The Sun4d architecture provides both a primary and a secondary cache. The primary data and instruction caches reside on the SuperSPARC CPU while the secondary cache is contained on the CPU board. Access to the main memory is done over the system XDBUS. Associated with the CPU and cache is the Bus Watcher and Cache Controller which ensure consistency between all of the CPUs in the system. Although support for caching greatly complicates the hardware design of the system, efficient use of the cache by the operating system will greatly improve the overall performance of the system.
A simple block diagram of the CPU/Memory Subsystem for the Sun4d architecture shows the "distance" between the CPU to the DRAM making up the main memory. Maximizing the frequency that accesses can be done from the primary (within the CPU) or secondary caches not only speeds the operation but also reduces the amount of traffic that takes place on the XDBUS. Reducing the number or scope of shared data objects lessens the number of cache invalidates which occur on the bus.
A number of techniques can be used to enhance the cache utilization of the system. For example, as a thread runs on a particular CPU, the main memory areas that it accesses are duplicated in that CPU's cache. At some point, this thread will go to sleep. When the scheduler awakens this thread, it can cause the thread to execute on the same CPU, thereby using any "state" which remains in the CPU's cache from the previous time of execution. This technique is known as processor affinity and is becoming more common in multiprocessor systems. Processor affinity cannot be taken too far, however, since the workload of the system must be balanced between multiple CPUs.

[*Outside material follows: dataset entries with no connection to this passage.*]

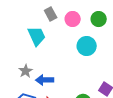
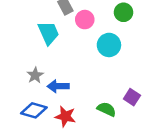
pink circle: (73, 19) -> (85, 20), moved

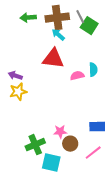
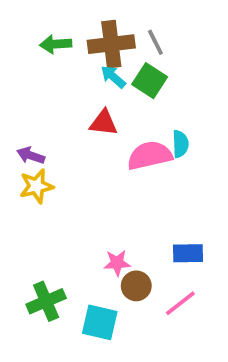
green square: (89, 26) -> (150, 81), moved
red triangle: (53, 59) -> (104, 123), size x0.7
pink semicircle: (77, 76) -> (150, 155), size x1.6
green cross: (35, 145) -> (46, 301), moved

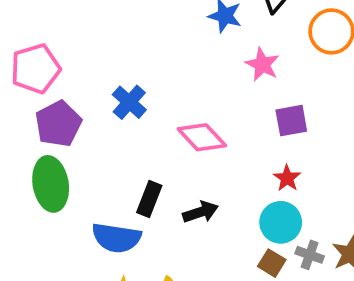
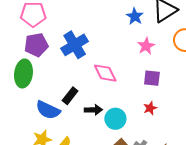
blue cross: (129, 102) -> (75, 45), size x1.5
red star: (287, 178) -> (150, 108), moved
cyan circle: (281, 222) -> (115, 119), moved

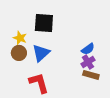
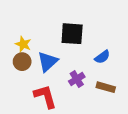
black square: (44, 23) -> (72, 34), moved
purple cross: (88, 62) -> (77, 79), moved

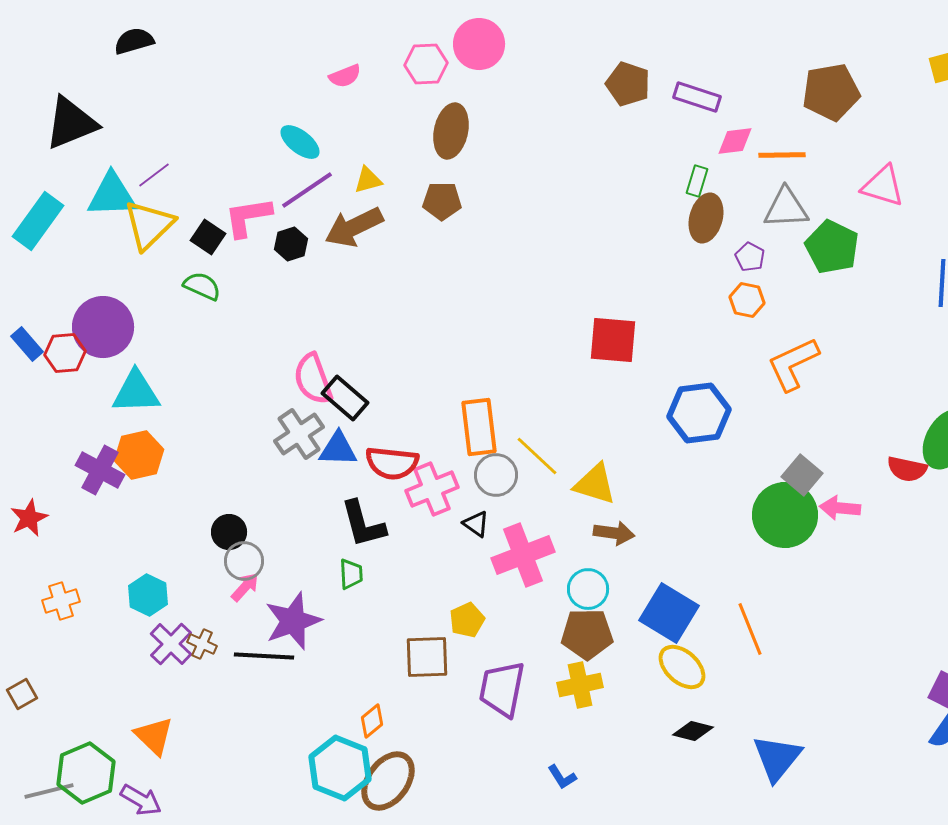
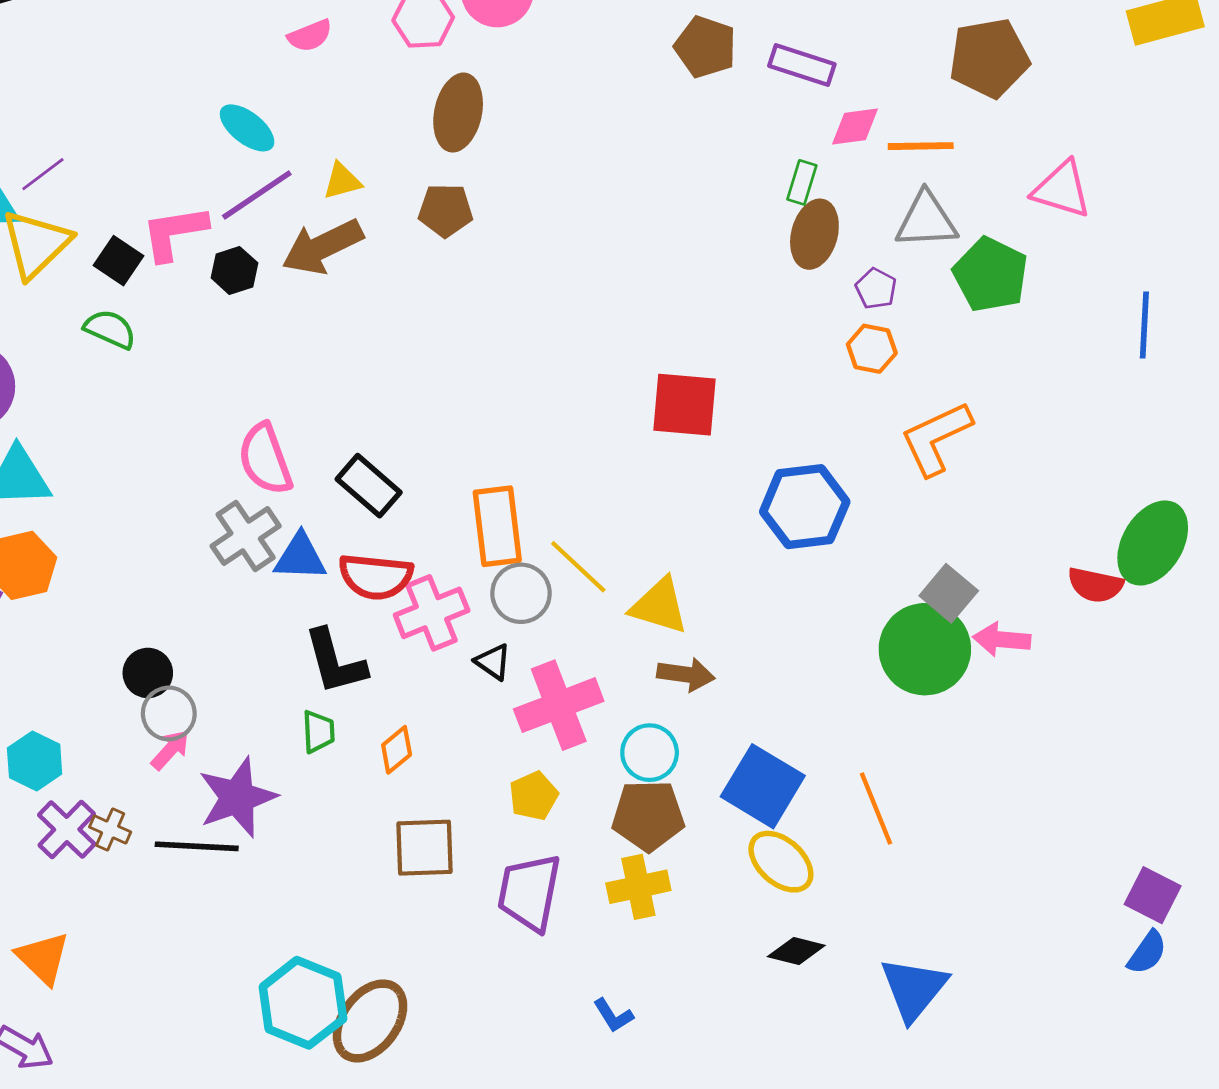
black rectangle: (345, 398) -> (369, 486), moved
yellow pentagon: (467, 620) -> (534, 796), moved
orange diamond: (372, 721) -> (397, 750), moved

The existence of shared data objects within the kernel is a significant impediment to providing high cache utilization. Every time a thread writes to a shared kernel data object, any copies of this data object which resides on other CPU's caches must be invalidated to ensure coherency. As the number of CPUs in the system increase, this problem becomes much more significant. Extensive performance testing has identified a number of objects where this is a problem. Algorithmic changes have been made to Solaris to reduce the frequency of these invalidations and thereby improve cache utilization.